At the next bed Cherry had to lean far over the crib bars and struggle with her small and lively patient. Carlotta, aged four, the child of gypsy parents, was not used to conventional clothes and did not approve of them. She had blithely discarded her nightgown and garbed herself in her blanket.
“Cigarette,” she welcomed the thermometer and held it in her mouth at a tipsy angle. Then, when Cherry took it away, “No washing. Candy!” she demanded.
“Washing, then a surprise,” Cherry dodged. “Hold still, you little scamp!” For Carlotta was entertaining herself by yanking her own black curls, blacker even than Cherry’s. “And on goes the nightgown—” Carlotta opened her mouth wide to protest. Cherry dived into her apron pocket and hastily held out two bright-colored hair bows, stowed there for emergency. “Choose!”

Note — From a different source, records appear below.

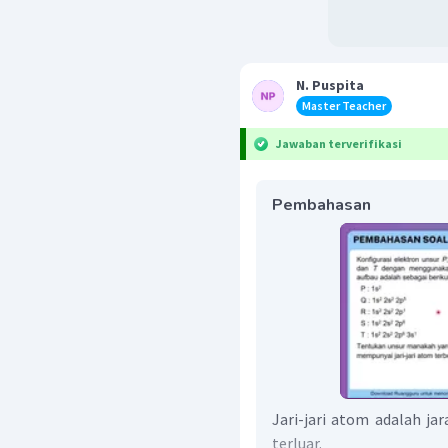
N. Puspita
Master Teacher
Jawaban terverifikasi
Pembahasan
Jari-jari atom adalah jar
terluar.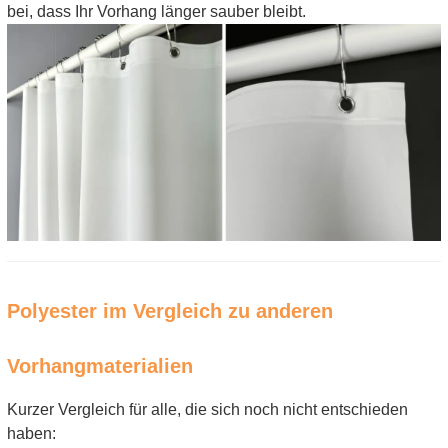
bei, dass Ihr Vorhang länger sauber bleibt.
Polyester im Vergleich zu anderen
Vorhangmaterialien
Kurzer Vergleich für alle, die sich noch nicht entschieden
haben: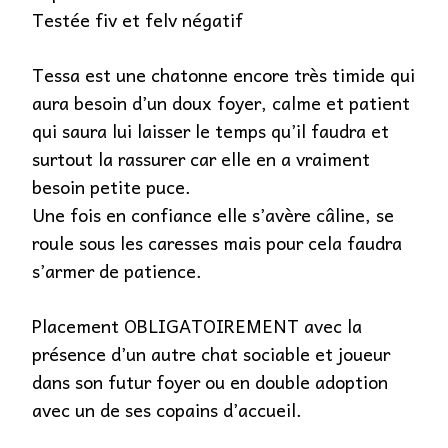
Testée fiv et felv négatif
Tessa est une chatonne encore très timide qui
aura besoin d’un doux foyer, calme et patient
qui saura lui laisser le temps qu’il faudra et
surtout la rassurer car elle en a vraiment
besoin petite puce.
Une fois en confiance elle s’avère câline, se
roule sous les caresses mais pour cela faudra
s’armer de patience.
Placement OBLIGATOIREMENT avec la
présence d’un autre chat sociable et joueur
dans son futur foyer ou en double adoption
avec un de ses copains d’accueil.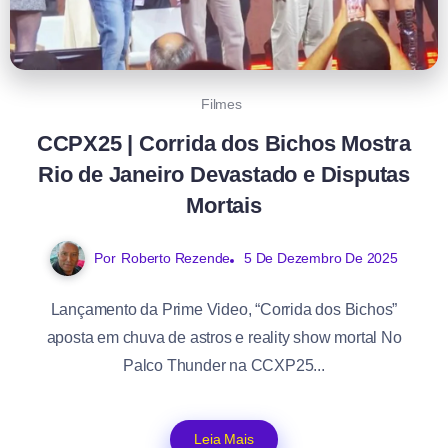
Filmes
CCPX25 | Corrida dos Bichos Mostra
Rio de Janeiro Devastado e Disputas
Mortais
Por
Roberto Rezende
5 De Dezembro De 2025
Lançamento da Prime Video, “Corrida dos Bichos”
aposta em chuva de astros e reality show mortal No
Palco Thunder na CCXP25...
Leia Mais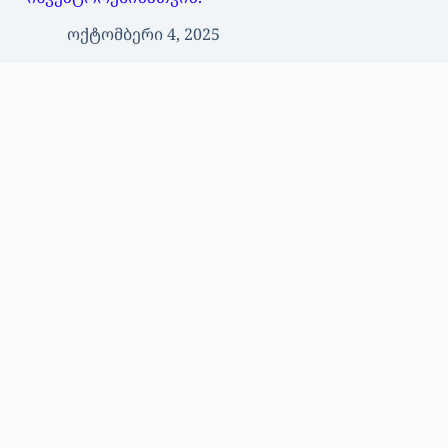
ოქტომბერი 4, 2025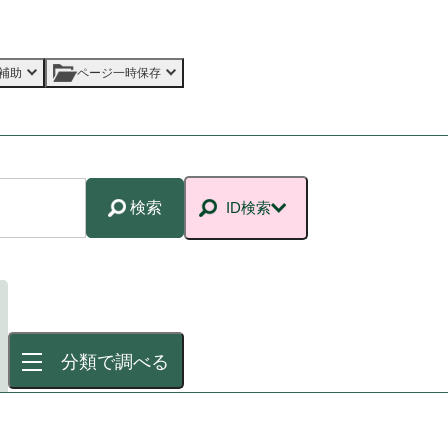
補助
ページ一時保存
検索
ID検索
分類で調べる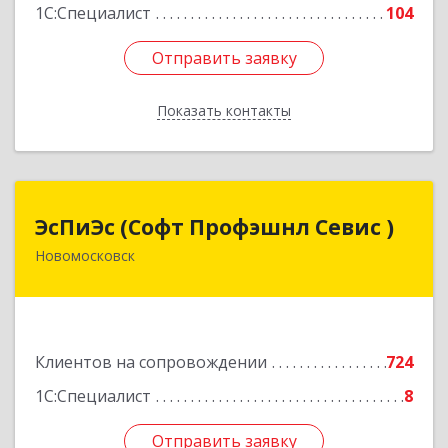
1С:Специалист
104
Отправить заявку
Отправить заявку
Показать контакты
Назад
ЭсПиЭс (Софт Профэшнл Севис )
ЭсПиЭс (Софт Профэшнл Севис )
Новомосковск
301659, Тульская обл, Новомосковский р-н,
Новомосковск г, Шахтеров ул, дом № 33/33
Подробнее
Клиентов на сопровождении
724
1С:Специалист
8
Отправить заявку
Отправить заявку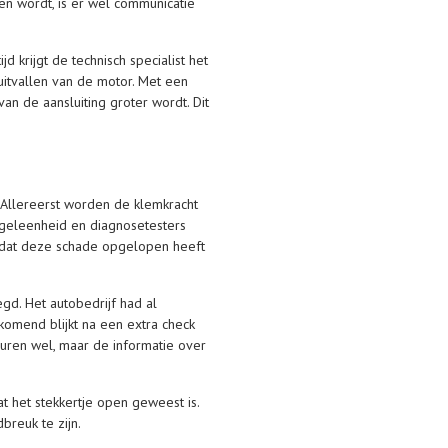
n wordt, is er wel communicatie
d krijgt de technisch specialist het
itvallen van de motor. Met een
an de aansluiting groter wordt. Dit
. Allereerst worden de klemkracht
geleenheid en diagnosetesters
mdat deze schade opgelopen heeft
d. Het autobedrijf had al
komend blijkt na een extra check
euren wel, maar de informatie over
at het stekkertje open geweest is.
breuk te zijn.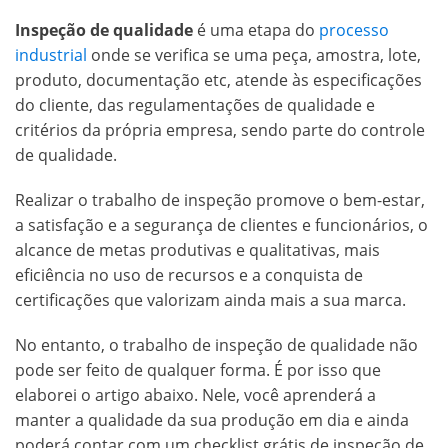
Inspeção de qualidade
é uma etapa do
processo
industrial
onde se verifica se uma peça, amostra, lote,
produto, documentação etc, atende às especificações
do cliente, das regulamentações de qualidade e
critérios da própria empresa, sendo parte do controle
de qualidade.
Realizar o trabalho de inspeção promove o bem-estar,
a satisfação e a segurança de clientes e funcionários, o
alcance de metas produtivas e qualitativas, mais
eficiência no uso de recursos e a conquista de
certificações que valorizam ainda mais a sua marca.
No entanto, o trabalho de inspeção de qualidade não
pode ser feito de qualquer forma. É por isso que
elaborei o artigo abaixo. Nele, você aprenderá a
manter a qualidade da sua produção em dia e ainda
poderá contar com um checklist grátis de inspeção de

Carlotta chose the red one, and Cherry tied it in her hair. That over, Carlotta again opened her mouth. One howl might set the whole ward to howling. Cherry said desperately, “Want to play with this?” and thrust the green hair bow, too, into the small hands. Carlotta settled down, a small rakish figure of pride and satisfaction.
Mary Ruth, in the next bed, obediently submitted to Cherry’s quick ministrations without a word. “She’s too quiet,” Cherry thought, placing her fingers on the tiny wrist, and watching the little girl’s breathing. That’s not obedience, that’s listlessness.” She wrote down the heightened temperature and pulse on the chart, and signaled the head nurse with her eyes.